Air ingress will kill a running motor very quickly. Are you sure you don't have a glow plug problem?
When 1 glow plug dies the engine will usually still start after a few too many cranks. When 2 plugs die it takes like 45 seconds of cranking to get it to fire
 
Hey Cruising. My only thought is that the truck started perfectly prior to replacing this fuel hose. I don't think there is any air ingress at these new banjo bolt spots as a replaced all the washers (as per factory service manual recommendation). Near the glow plugs are the injector connections. The owners manual said if it doesn't start to crack them open and bleed them. How long would you suggest having them opened to bled all the air out? I could replace the glow plugs but honestly, them seemed to be in proper working order prior to replacing this hose.
 
Don't forget there's a diesel section ;)

I've had mild air leaks that have resulted in smokey/spluttery warmups at altitude and in the cold for some time now. However, provided the glow plugs are connected and batteries are good, have never had to give it more than a quick crank - and my engine is not young!

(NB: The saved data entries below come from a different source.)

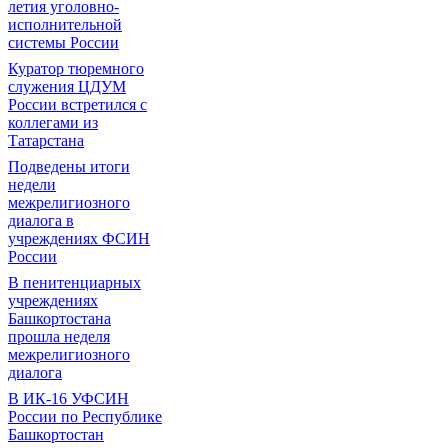
летия уголовно-
исполнительной
системы России
Куратор тюремного
служения ЦДУМ
России встретился с
коллегами из
Татарстана
Подведены итоги
недели
межрелигиозного
диалога в
учреждениях ФСИН
России
В пенитенциарных
учреждениях
Башкортостана
прошла неделя
межрелигиозного
диалога
В ИК-16 УФСИН
России по Республике
Башкортостан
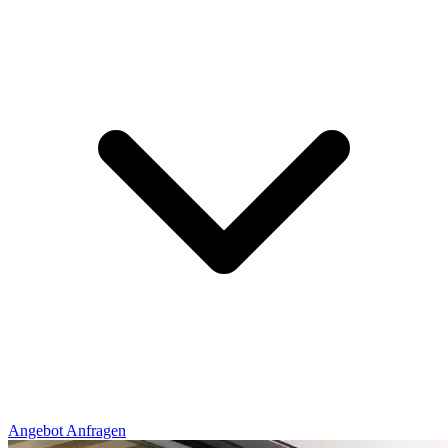
Angebot Anfragen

I would second the double trouble. Check and double check everything glow plug related. This has got me and many others in the past.
 
I'll certainly check the glow plugs, it is just hard to believe that they would suddenly become faulty when when they didn't have anything to do with the fuel line I changed out. After it is running, it is easy to start so maybe there is something to the glow plugs in that they are already warm. Hmm.
 
Changed out the glow plugs and still the trouble starting. I've tried to test the glow plugs as per the factor service manual and they don't seem to get any voltage (or voltage drop). Weird. Provided that I did it correctly (one end on the top of the glow plug the other end grounded to the truck), it didn't measure any voltage. Glow plug resistor? I'm guessing I should have put this in the diesel section. Apologies guys, I'll remember that next time.
 
I've got some follow up info. There is a wire that is attached the the last glow (the glow plug closest to the back of the engine bay, red lines around it). I traced that wire to the glow plug warming button. When I take it off and connect it to the multi meter, press the button , I get 12 volts. However, when I attach it to the glow plug I get nothing. Does that make any sense. If the wire is attached to the metal bar that connects all 4 glow plugs (I 'm assuming to provide each of them the voltage required to warm them), should I not be able to measure 12 volts across that entire bar when I press the warming button?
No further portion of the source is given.